- PROBLEM TO WORK ON
Give back an exact copy of the lines in the records below, from the line that has "Seite 1 von 10" through the line that has "Commerce Managerin konnte ich nicht nur viele", and nothing besides.

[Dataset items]
━━━

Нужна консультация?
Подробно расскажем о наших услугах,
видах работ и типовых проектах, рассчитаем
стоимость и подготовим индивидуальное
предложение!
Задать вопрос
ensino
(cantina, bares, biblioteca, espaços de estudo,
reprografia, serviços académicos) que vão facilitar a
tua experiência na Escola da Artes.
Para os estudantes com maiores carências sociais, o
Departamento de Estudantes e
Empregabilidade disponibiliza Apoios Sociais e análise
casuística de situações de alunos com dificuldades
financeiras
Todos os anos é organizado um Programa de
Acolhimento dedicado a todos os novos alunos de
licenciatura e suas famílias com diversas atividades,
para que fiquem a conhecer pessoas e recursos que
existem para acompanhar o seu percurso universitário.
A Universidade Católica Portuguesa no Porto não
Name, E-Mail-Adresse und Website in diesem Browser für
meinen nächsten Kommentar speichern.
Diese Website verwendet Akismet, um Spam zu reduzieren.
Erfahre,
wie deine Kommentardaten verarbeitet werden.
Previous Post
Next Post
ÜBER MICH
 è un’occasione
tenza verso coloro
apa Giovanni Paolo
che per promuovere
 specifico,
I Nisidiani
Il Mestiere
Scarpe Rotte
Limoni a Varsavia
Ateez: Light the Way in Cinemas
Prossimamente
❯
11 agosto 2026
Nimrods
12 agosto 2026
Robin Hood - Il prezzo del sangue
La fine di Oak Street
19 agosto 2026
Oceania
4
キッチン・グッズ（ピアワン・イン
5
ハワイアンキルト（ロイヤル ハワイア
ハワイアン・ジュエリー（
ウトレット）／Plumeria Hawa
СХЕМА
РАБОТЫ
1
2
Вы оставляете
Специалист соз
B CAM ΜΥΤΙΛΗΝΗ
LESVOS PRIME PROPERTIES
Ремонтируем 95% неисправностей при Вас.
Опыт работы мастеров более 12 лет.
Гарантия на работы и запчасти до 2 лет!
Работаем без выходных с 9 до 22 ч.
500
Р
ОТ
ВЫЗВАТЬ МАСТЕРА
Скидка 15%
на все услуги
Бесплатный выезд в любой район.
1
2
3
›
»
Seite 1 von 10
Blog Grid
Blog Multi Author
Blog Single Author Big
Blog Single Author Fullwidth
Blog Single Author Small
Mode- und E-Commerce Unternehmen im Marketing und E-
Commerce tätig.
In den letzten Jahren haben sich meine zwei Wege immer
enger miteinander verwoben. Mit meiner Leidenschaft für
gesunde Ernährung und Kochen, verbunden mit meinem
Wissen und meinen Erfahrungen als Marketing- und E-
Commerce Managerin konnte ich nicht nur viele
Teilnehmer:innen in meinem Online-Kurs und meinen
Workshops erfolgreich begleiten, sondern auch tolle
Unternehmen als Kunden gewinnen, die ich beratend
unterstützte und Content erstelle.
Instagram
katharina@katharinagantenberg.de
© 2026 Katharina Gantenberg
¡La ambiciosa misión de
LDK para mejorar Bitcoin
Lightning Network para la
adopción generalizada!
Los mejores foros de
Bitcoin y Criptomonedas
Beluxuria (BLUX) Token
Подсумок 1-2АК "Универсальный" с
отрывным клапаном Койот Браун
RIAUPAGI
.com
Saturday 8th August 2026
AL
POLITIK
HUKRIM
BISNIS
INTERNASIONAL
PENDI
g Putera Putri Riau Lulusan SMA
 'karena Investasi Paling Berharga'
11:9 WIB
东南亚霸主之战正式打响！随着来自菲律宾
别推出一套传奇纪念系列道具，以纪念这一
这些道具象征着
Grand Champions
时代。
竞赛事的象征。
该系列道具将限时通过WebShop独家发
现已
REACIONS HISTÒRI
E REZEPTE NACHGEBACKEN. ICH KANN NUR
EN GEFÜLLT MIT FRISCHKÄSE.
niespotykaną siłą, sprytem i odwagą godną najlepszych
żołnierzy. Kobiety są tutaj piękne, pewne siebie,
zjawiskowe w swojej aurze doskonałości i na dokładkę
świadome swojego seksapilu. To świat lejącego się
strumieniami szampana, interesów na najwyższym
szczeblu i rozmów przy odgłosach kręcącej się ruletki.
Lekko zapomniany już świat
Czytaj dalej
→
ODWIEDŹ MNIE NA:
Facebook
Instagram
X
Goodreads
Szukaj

━━━

- EXPECTED ANSWER
Seite 1 von 10
Blog Grid
Blog Multi Author
Blog Single Author Big
Blog Single Author Fullwidth
Blog Single Author Small
Mode- und E-Commerce Unternehmen im Marketing und E-
Commerce tätig.
In den letzten Jahren haben sich meine zwei Wege immer
enger miteinander verwoben. Mit meiner Leidenschaft für
gesunde Ernährung und Kochen, verbunden mit meinem
Wissen und meinen Erfahrungen als Marketing- und E-
Commerce Managerin konnte ich nicht nur viele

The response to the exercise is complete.